Expérience enrichissante, mais pénible
«Cette victoire dans une course principale m’a fait beaucoup de bien et aussi très plaisir, car c’est ma première victoire de Groupe», ajoute-t-il. «Cela a aussi aidé à me remonter le moral après les déboires que j’ai eus en Corée du Sud. Même si c’était une expérience enrichissante, ce fut assez pénible. Car, déjà, les conditions de vie sont très difficiles et même si on avait un interprète, on ne savait pas si ce qu’il disait était les mêmes propos que ceux de l’entraîneur. En ce qu’il s’agit des courses, ils ont peut-être un grand hippodrome, mais ils n’ont pas les mêmes conditions qu’ici. Je n’ai monté que huit courses au total, car les entraîneurs protègent les jockeys locaux et font rarement confiance aux étrangers. Je peux dire haut et fort que nos entraîneurs et nos chevaux sont bien meilleurs ici. Alors dès qu’il y a eu cette épidémie, j’en ai profité pour partir en bons termes. Une fois rentré à Maurice, j’avais hâte de revivre les sensations de l’entraînement au Champ de Mars que j’avais connues depuis plus de quinze ans».
De ses autres montes du jour, Bhaugeerothee dira que dans la première course, Wind Power a été desservi par un train très lent alors qu’Uly (3e course) a surpris tout son monde en sortant très vite des boîtes, pour se retrouver seul en tête après 100 mètres. De la quatrième place de How Many To Won – un cheval qu’il découvrait en course – le jockey devait faire ressortir qu’il a eu affaire à plus fort que lui, mais était satisfait de cette performance. Alors que Captain Firth a été sérieusement blessé au tendon quand Posse Comitatus a ralenti le train.

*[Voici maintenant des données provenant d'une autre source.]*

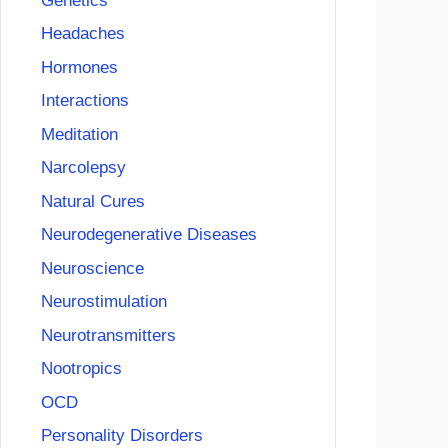
Genetics
Headaches
Hormones
Interactions
Meditation
Narcolepsy
Natural Cures
Neurodegenerative Diseases
Neuroscience
Neurostimulation
Neurotransmitters
Nootropics
OCD
Personality Disorders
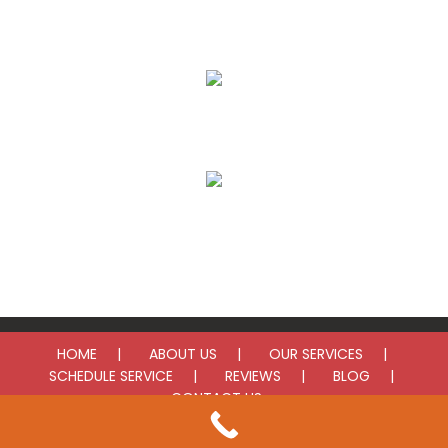
AC Installation
Furnace Repair
Furnace Installation
HOME
ABOUT US
OUR SERVICES
SCHEDULE SERVICE
REVIEWS
BLOG
CONTACT US
© 2025 LV Heating & Cooling. All rights reserved.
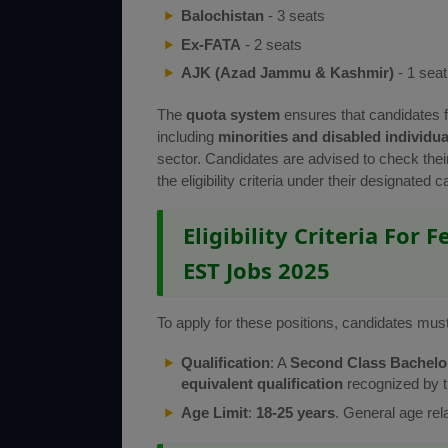
Balochistan
- 3 seats
Ex-FATA
- 2 seats
AJK (Azad Jammu & Kashmir)
- 1 seat
The
quota system
ensures that candidates 
including
minorities and disabled individua
sector. Candidates are advised to check thei
the eligibility criteria under their designated c
Eligibility Criteria For 
EST Jobs 2025
To apply for these positions, candidates must m
Qualification
: A
Second Class Bachelor’
equivalent qualification
recognized by 
Age Limit
:
18-25 years
. General age rel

Malheureusement, cette victoire sur Zhan Hu a été entachée d’une suspension de deux semaines alors qu’il pilotait Captain Firth. Et comme il avait déjà repoussé sa suspension infligée pour sa monte sur Lucky Valentine lors de la 14e journée, il sera donc absent pour trois journées. «Je respecte la décision des commissaires et c’est dommage que je ne vais pas pouvoir continuer sur ma lancée pour mon nouvel employeur. Mais je souhaite que notre nouvelle association soit aussi fructueuse que ma première sortie», conclut Bhaugeerothee.